# Day in the life of a pakistan medical student



## Wasanbaloch (Apr 4, 2006)

Hi, i just wanted to know what a normal day at a pakistani med school is like. what time class starts?
how long classes are?
what is running through ur mind while the professor is rambling on?
what time you get out?
how long u study for after school?
what you do in your free time?..how much free time you have in a school day?

just stuff like that....

and 

do class rooms have technology in them?(ie: Air conditioning, projectors,WiFi)
in public and private schools?
and what about technology in your hostels?

I quote this from CHM Lahore Medical College
*"*Hostels offices have been provided with computers and laser printers. Computers and internet facilities are also available for students at hostels."
is that tru? if yes...thats awesome#grin

please tell me AC's are allowed in hostels! my room will be a frikkin freezer#yes

#laugh i just cracked my self up..calling AC a technological device....in pakistan it really is..


----------



## MastahRiz (Jan 26, 2006)

Classes start at 8am for us at Shifa College of Medicine.

The lectures are an hour long each and rotations or labs go from 10:30am to 1:00pm and you usually get done early.

Uhh, I usually listen to the lectures as long as I don't know what they're talking about, but when they get repetitive then I usually think about medstudentz.com.

We're usually done at 4pm.

I study maybe about 3 hours after school during the week.

In my free time I play video games, go online, blog, watch tv, movies, or go out to eat with friends.

How much free time you have depends on how late you go to sleep and how much you study too.

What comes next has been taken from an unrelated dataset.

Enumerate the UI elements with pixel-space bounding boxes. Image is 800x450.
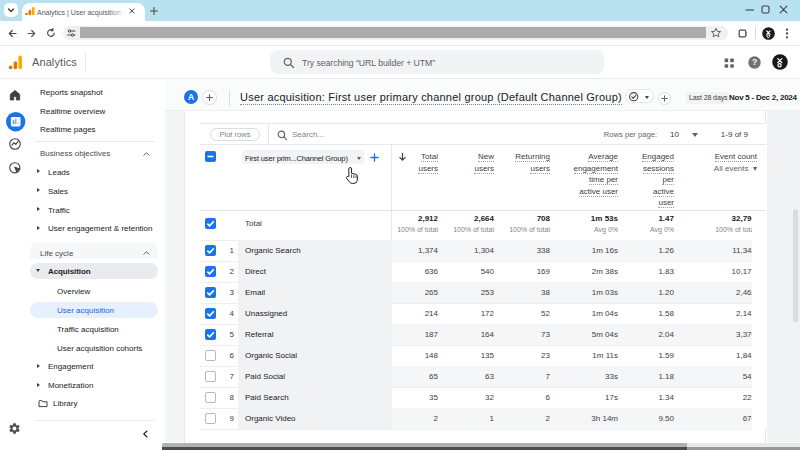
svg-text:A: A: [187, 92, 193, 102]
svg-text:?: ?: [752, 57, 757, 67]
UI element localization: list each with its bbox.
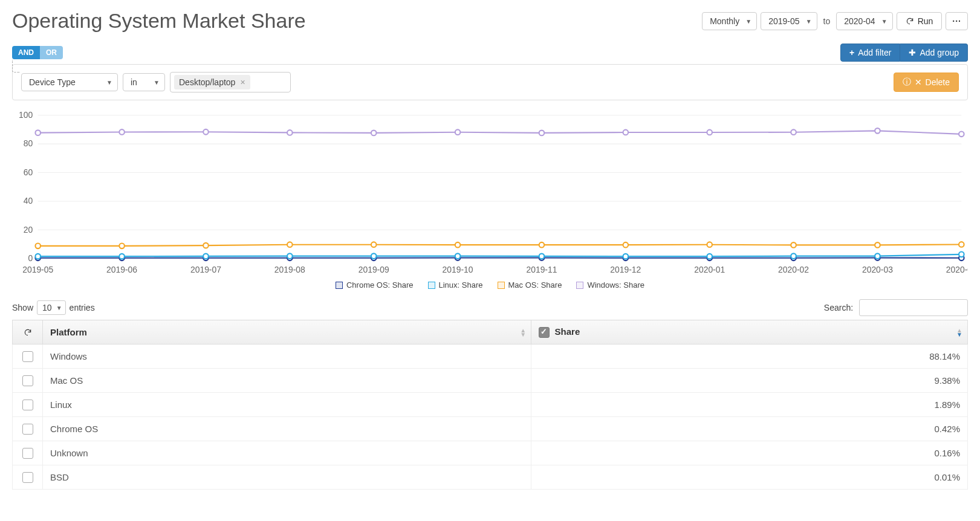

Class rooms do have air conditioning and projectors, but no wifi.

Hostels have ac and tv's.


----------



## Wasanbaloch (Apr 4, 2006)

thanks alot riz....everything sounds good....really excited about coming down there...lol..i know people are probably laughing at me about being excited to go to school in pakistan...but it sounds good to me......

would also like to hear about some other schools


----------



## maik7upurz (Feb 28, 2006)

what time class starts?
In government colleges such at RMC, classes start 8:00 am and go straight till 2:00 pm! You get about a 15 minute break to fight for your order in a canteen. Dissection is usually a 2 hour class. Practicals/Lab are about 2 hours on the days you have them, and lectures are 1 hour long. To be blunt the first 2 years your sitting on your butt at least 4 hours straight every day. SIX days a week monday through saturday!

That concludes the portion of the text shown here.